ライフマップで生きがい発見!! story24
さわやか桜館(秋田県仙北市)
2008年に桜館に入居された外村様は、カラオケをこよなく愛される北九州市生まれ83歳の男性です。桜館での生活も13年になりました。今回ライフマップを活用して人生を振り返っていただき、今後の生きがいとなるものを見つけられたらとお話をうかがいました。
外村様は6人兄弟の6番目に生まれ、18歳から様々なギャンブルにはまりパチンコは70歳まで止められず、お兄さんには「ギャンブルばかりしよって面倒みん」と言われたそうです。お見合いで結婚した奥様との間に子供は授からず、その奥様は61歳の時に癌で亡くなってしまいました。友達の紹介で64歳で劇団の照明係の仕事につき、79歳の時に石川県で劇団宿舎の手摺りのない階段から落ちたそうです。おやおや、計算が合いません。施設入居時の情報で確認してみると、秋田県のホテルで階段から落ち頚髄損傷で岩手医大に入院されたのが70歳。頚椎カラーを装着しての入居でした。家族の連絡先を記入した手帳があったらしいのですが、劇団で処分してしまったようで誰とも連絡が取れないそうです。「連絡をとって会いたい人はいませんか」と確認してみると「兄の息子には会いたい。お金を貸しているから」という返事が返ってきました。今後、ここで何をしたいですかと確認するとカラオケの他は思いつかないらしく「あとは出てこないなぁ。考えておく」と答えられました。
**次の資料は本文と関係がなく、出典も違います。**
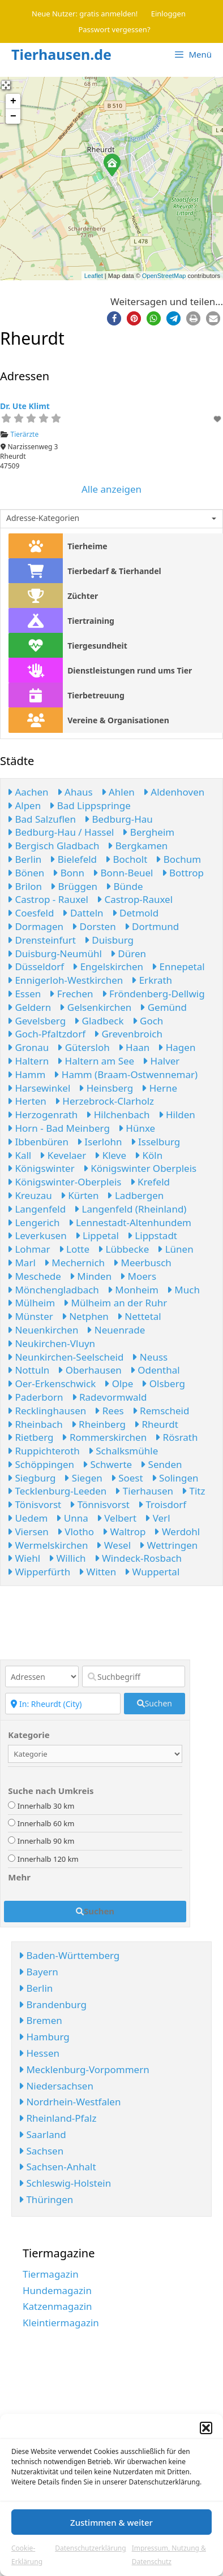 The width and height of the screenshot is (223, 2576). Describe the element at coordinates (29, 1007) in the screenshot. I see `Geldern` at that location.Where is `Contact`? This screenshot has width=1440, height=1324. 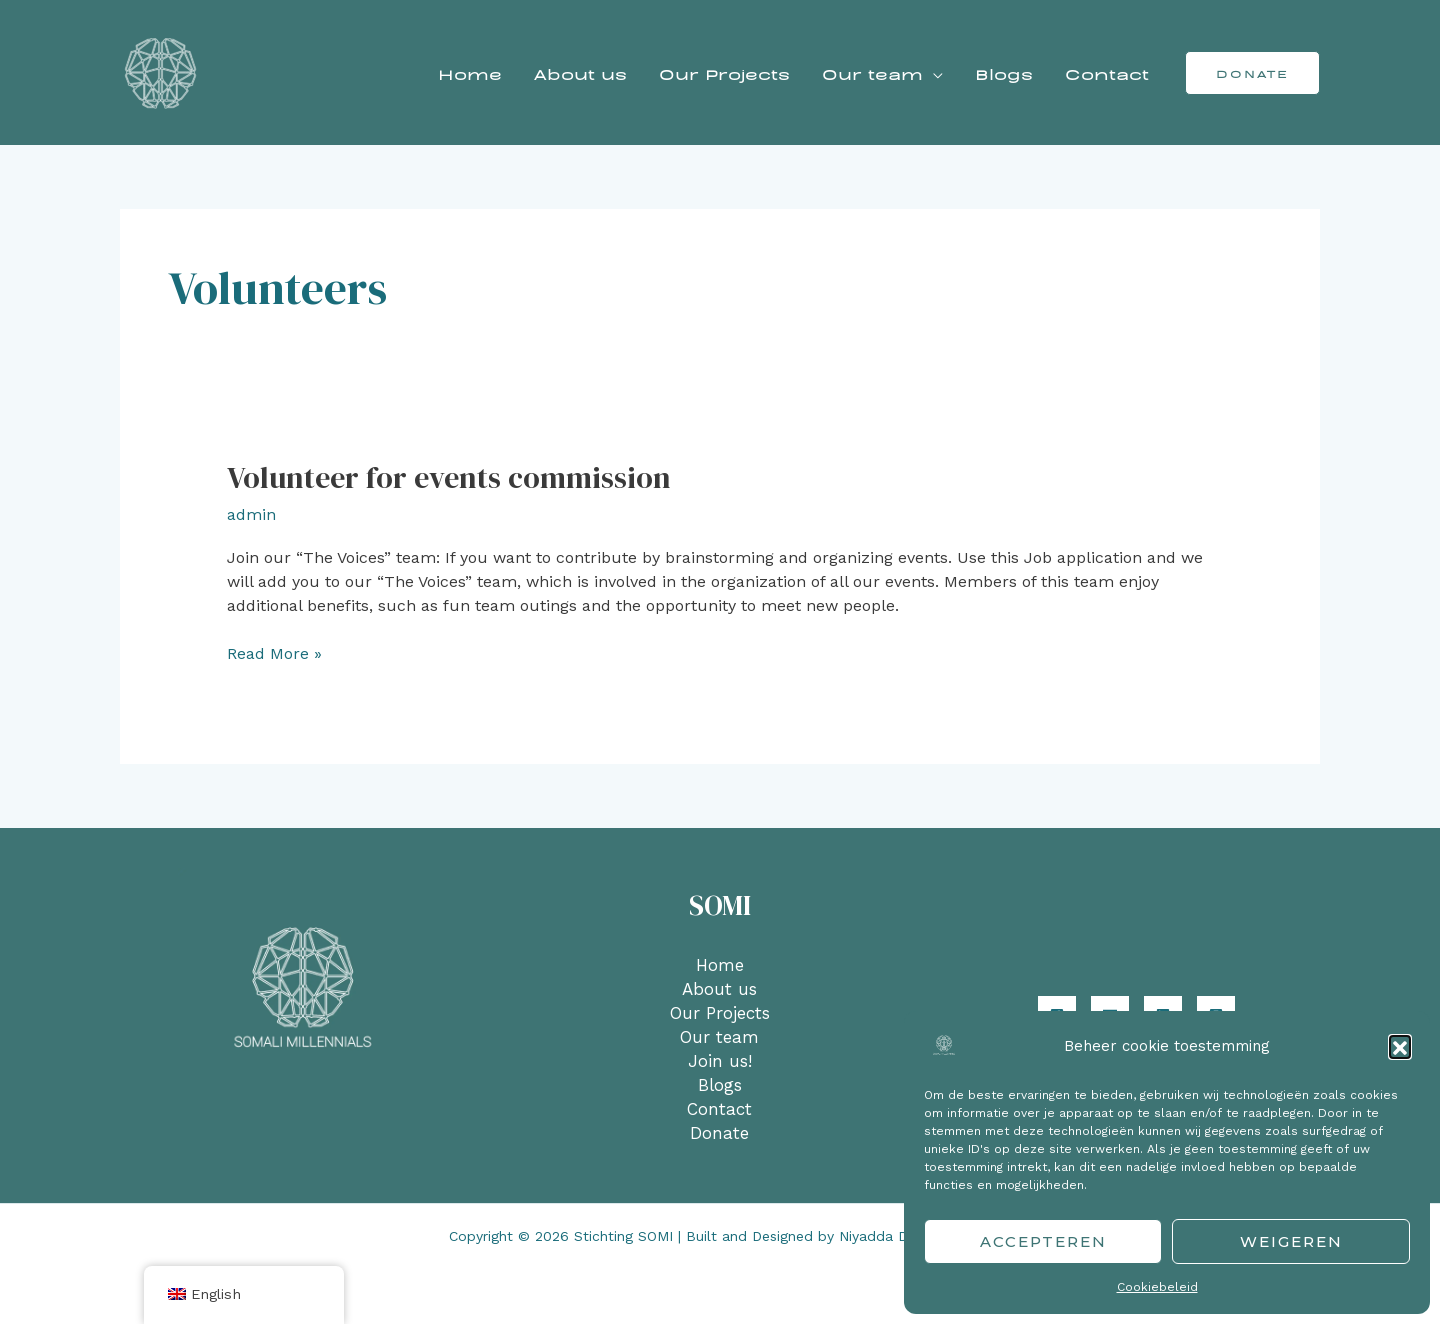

毎週日曜日に開催するカフェでは「コーヒー薄めのぬるま湯ミルクを少し入れて」と注文されます。カラオケは3曲ほど唄って楽しまれ、レパートリーは200曲もあるとのこと。100円均一の小魚ふりかけが大好きで、買い物レクが再開される日を待ち望まれています。楽しそうに暮らしているようなのに、何歳までを目標に元気で生きていく予定ですかと伺うと「ケガばっかりするからもう生きんでいい」と返答されました。杖を使って歩行されていますが、おしぼりたたみやカーテンの開け閉め、毎食の献立紹介の記入などたくさんお手伝いをしてくださるので、生きがいづくりに繋がっているものと思っていた私は、少し残念な気持ちになりました。
「やりたいことがあった。グランドゴルフや!」と事務所に来られたのはそれから1週間後のことでした。以前はどこかから道具を借りてきて桜館の中庭や小学校でやっていたそうです。そこで、グランドゴルフ場を持つ近くの温泉施設の支配人に話を聞いてみると、新型コロナの感染拡大でグランドゴルフの大会の企画は中止になっているとのこと。また、コースが8ホールもあることを聞いて、外村様がここでプレーするには移動が大変ではないかと感じましたが、グランドゴルフができるように何とかしてあげたいと思いました。1週間も考えて返事をくれていたことがうれしかったからです。
そこで、まずは道具からと民生委員をしている友人に連絡してみると「クラブが欲しいならあげるよ」ということで早速、受け取りに行きました。ボールは桜館の職員が持ってきてくれました。とんとん拍子に準備が進み、外村様と一緒に段ボールに人工芝を固定してグランドゴルフの練習場が完成しました。
実際はコースに出て楽しみたいのではないかと思います。担当者会議でも「膝は痛いがクラブを杖代わりにするから移動も大丈夫。ゴルフもしていたから練習なんかしなくてもすぐに本番でも出来る」と発言していました。基礎体力をつけるためにも、無理のない程度に体を動かしていただきながら、いつか本当のコースに立てるようにサポートしていきたいです。
(三浦 公子)
※写真・文章は、入居者様ご本人およびご家族様の許可を得て掲載しています。